Serving as an inspiration isn’t a “big idea” per se, but it’s a goal that few aspire to and even fewer achieve. Less than a decade after graduating from Villanova with a degree in civil engineering, Gaitan already has left an indelible impression on his hometown, resulting in media attention and a new children’s book based on his life. In November 2017, the Inquirer published “Inspiring: Why these Camden youths trained for the Philly Half Marathon,” which chronicles Gaitan’s mentorship program called “I Run This City: Camden, NJ.” In a May 2018 piece, “A Camden kid lived the story, and a Philly author wrote the book,” Gaitan and children’s fiction writer Martha Freeman are interviewed about her new book Zap!, which is based on his childhood. The Inquirer quotes him as saying, “I thought it would be wonderful for a brown kid in Camden to read a story about a fellow brown person.”
Gaitan’s adulthood is also worthy of a story.
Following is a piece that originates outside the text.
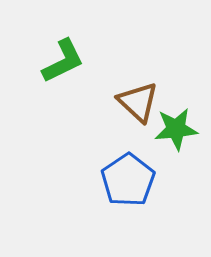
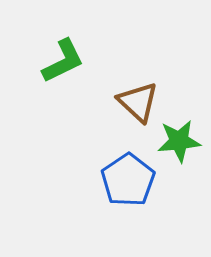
green star: moved 3 px right, 12 px down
After earning his bachelor’s degree from Villanova in 2010 and a master’s from Rowan University in 2011, he made the unusual decision to enter the Navy, which took him to Afghanistan. When asked why he felt compelled to serve, he explains, “My parents came to the United States as undocumented immigrants from Nicaragua. America was the ‘land of opportunity’ and that’s exactly what it provided for me. I felt a responsibility to give back to the country that was so good to us.”
It was during his time overseas that Gaitan had an epiphany that prompted his return to his hometown. “In 2013, Rolling Stone wrote a scathing piece about Camden, and I was very angry. I questioned why I was thousands of miles away trying to solve another country’s problems, when there were countless problems at home that I could contribute solutions to.”
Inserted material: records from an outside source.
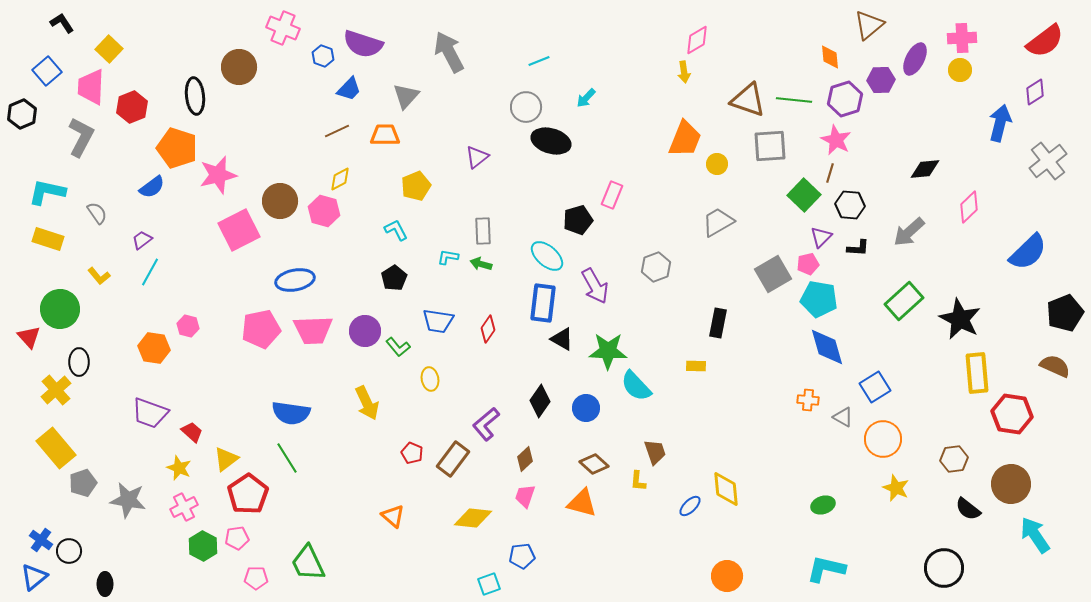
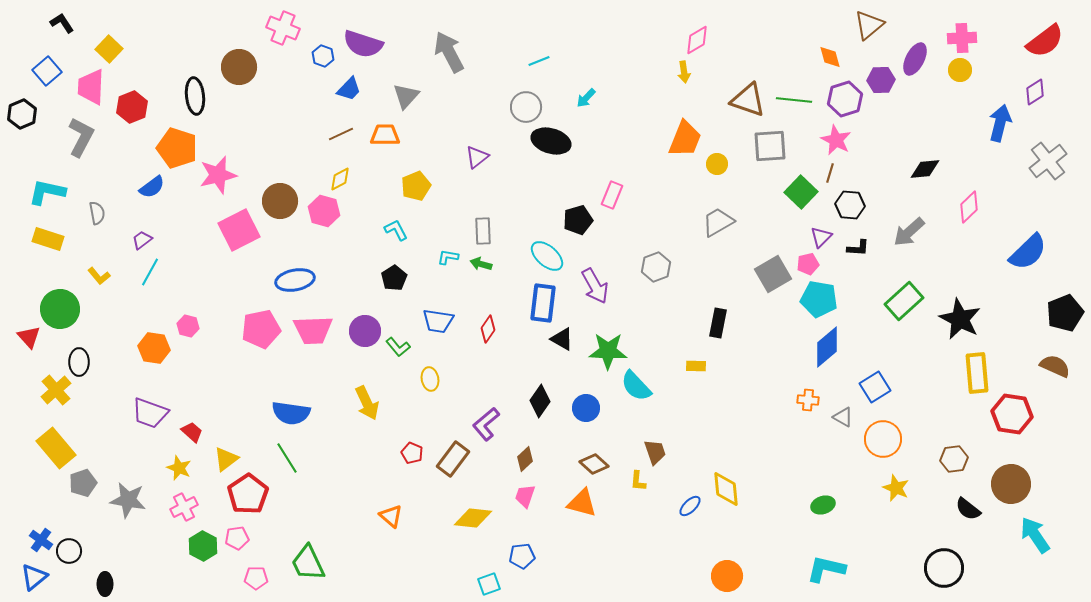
orange diamond at (830, 57): rotated 10 degrees counterclockwise
brown line at (337, 131): moved 4 px right, 3 px down
green square at (804, 195): moved 3 px left, 3 px up
gray semicircle at (97, 213): rotated 25 degrees clockwise
blue diamond at (827, 347): rotated 66 degrees clockwise
orange triangle at (393, 516): moved 2 px left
Gaitan saw in Camden’s youth the opportunity to make change. “Coming from humble beginnings, I didn’t know much of the world outside my neighborhood,” he says. “I want these kids to be more aware of their options than I was.” “I Run This City,” which he modeled after “Students Run Philly Style,” allows him to spend time with those from a background similar to his own and to mentor them. “It serves as a physical and social outlet for them, and I’m kind of a big brother they can talk to—in Spanish, if need be—about school, family and social issues.” He’s pleased that the 12-to-18-year-olds are open with him and he finds his reward in “seeing how they grow from day-to-day and week-to-week, and knowing where they are headed after graduation.”
Gaitan’s interest in building connections extends to his career as a transportation engineer for HNTB Corp. “I think too many engineers overlook the social engineering that’s involved in our daily work,” he says. “As a civil engineer, I’m not just building a bridge or a highway. Our work can literally connect—or disconnect—individuals and communities and we need to be more conscientious of the impact we can have.”
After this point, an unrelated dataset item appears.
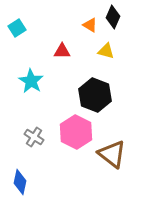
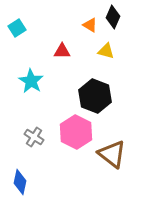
black hexagon: moved 1 px down
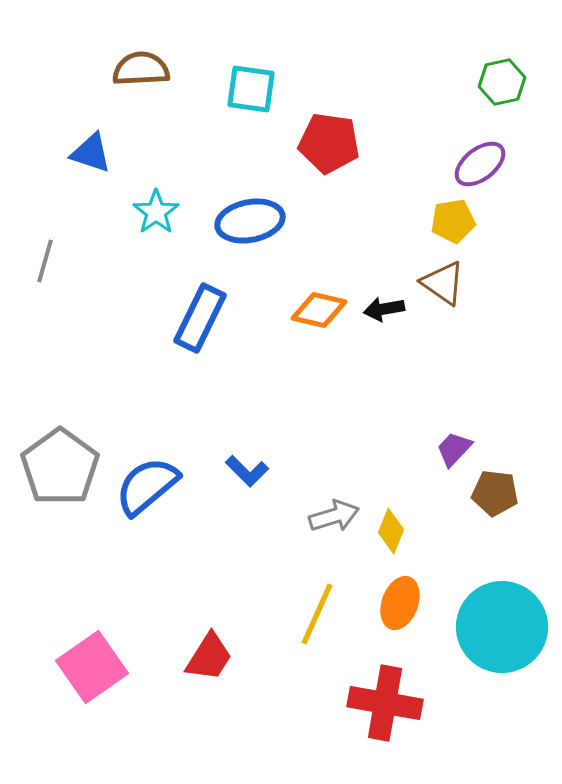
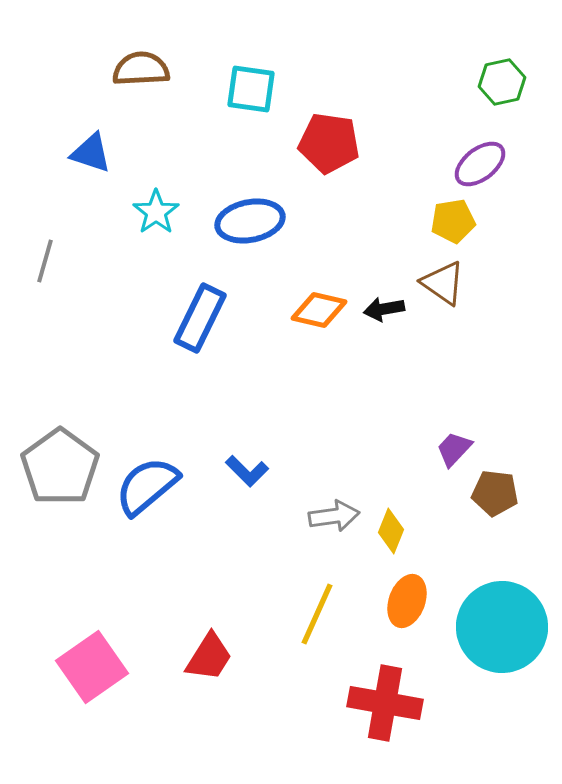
gray arrow: rotated 9 degrees clockwise
orange ellipse: moved 7 px right, 2 px up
While he plans to continue his successful engineering career, Gaitan can see himself having an even greater impact on Camden by serving in public office, where he says there are not enough STEM-minded people. To that end, he’s making a run for city council in June 2019.
Regardless of the outcome, Gaitain’s commitment to family and community will anchor him. He advises, “Never forget where you came from and always let it guide where you’re going.”